This is the second part of a Civilization VI diary, running from the beginning of recorded history to the atomic age and victory (?). Part one is here.
“He’s not the Messiah, he’s a very naughty Great Prophet.”
No, scratch that. Wrong Python movie.
“Spanish persons, today the blood of many a brave samurai shall be avenged! In the name of Horace, we shall not stop our fight till every one of you lies dead, and the Holy Grail returns to those who Horace Himself has chosen!”
The Grail Quest, eh? It may seem like a story more likely to spring from an RPG rather than a historical 4X strategy game, and that’s precisely why its the story that I want to tell.

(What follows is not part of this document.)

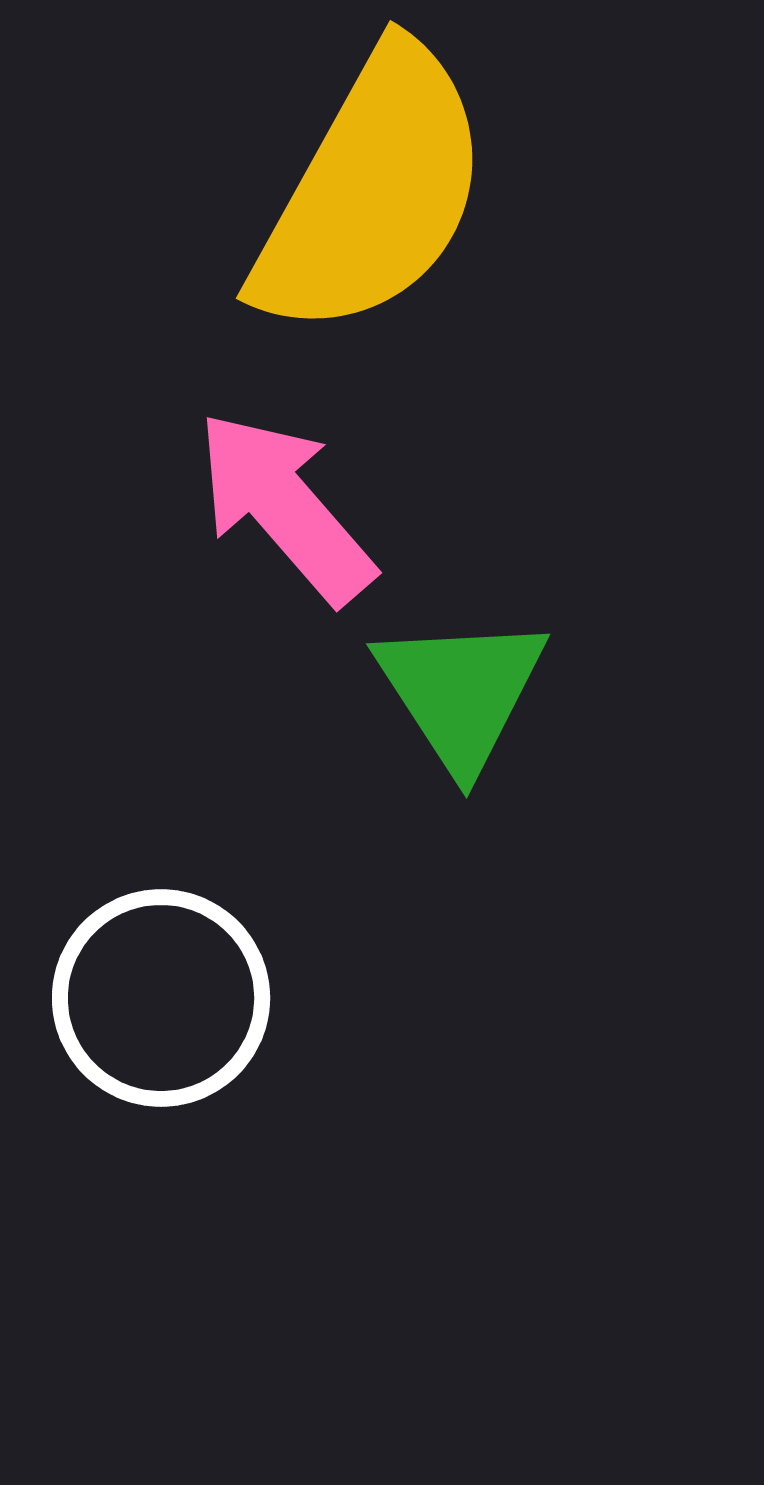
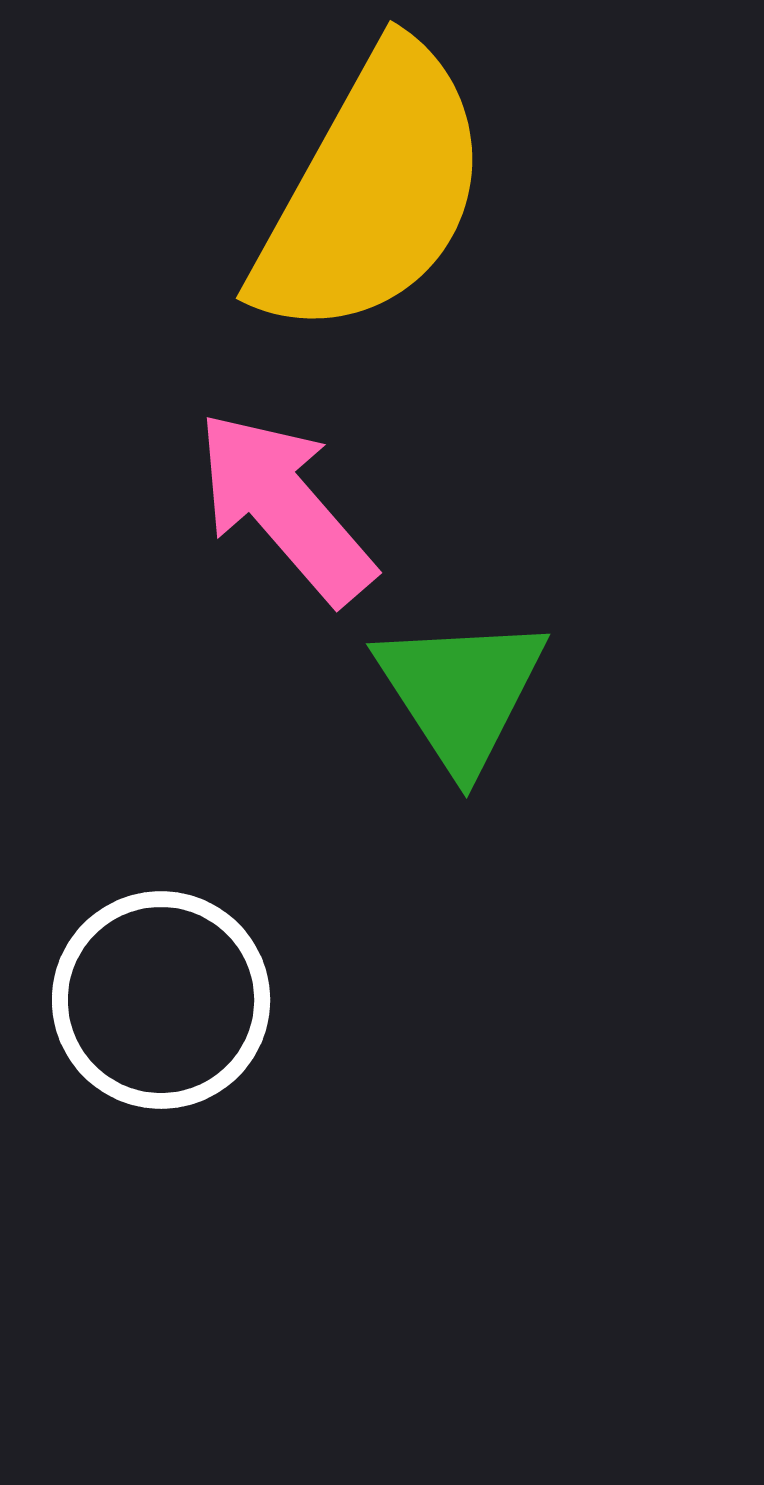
white circle: moved 2 px down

Civ VI is absolutely packed with flavour, from the unique art and literature created by its named Great People, to the names of civic policies that make government more than a stack of numbers (an early example; Discipline gives a bonus to attack vs barbarians, and is the initial stage in formalising your military).
In both my preview and the first part of this diary, I wrote about how the design of the game forces changes to short- and long-term strategies, rewarding flexibility. Little did I imagine, I’d be proving that point to a ludicrous extent by involving myself in a prolonged grudge war with Spain over the rights to a holy relic. I’ll admit that the Spanish found the Grail first, but that doesn’t mean it belonged to them. It belonged in a museum. Well, a temple actually. Relics go in religious buildings, and art and literature have buildings of their own as well.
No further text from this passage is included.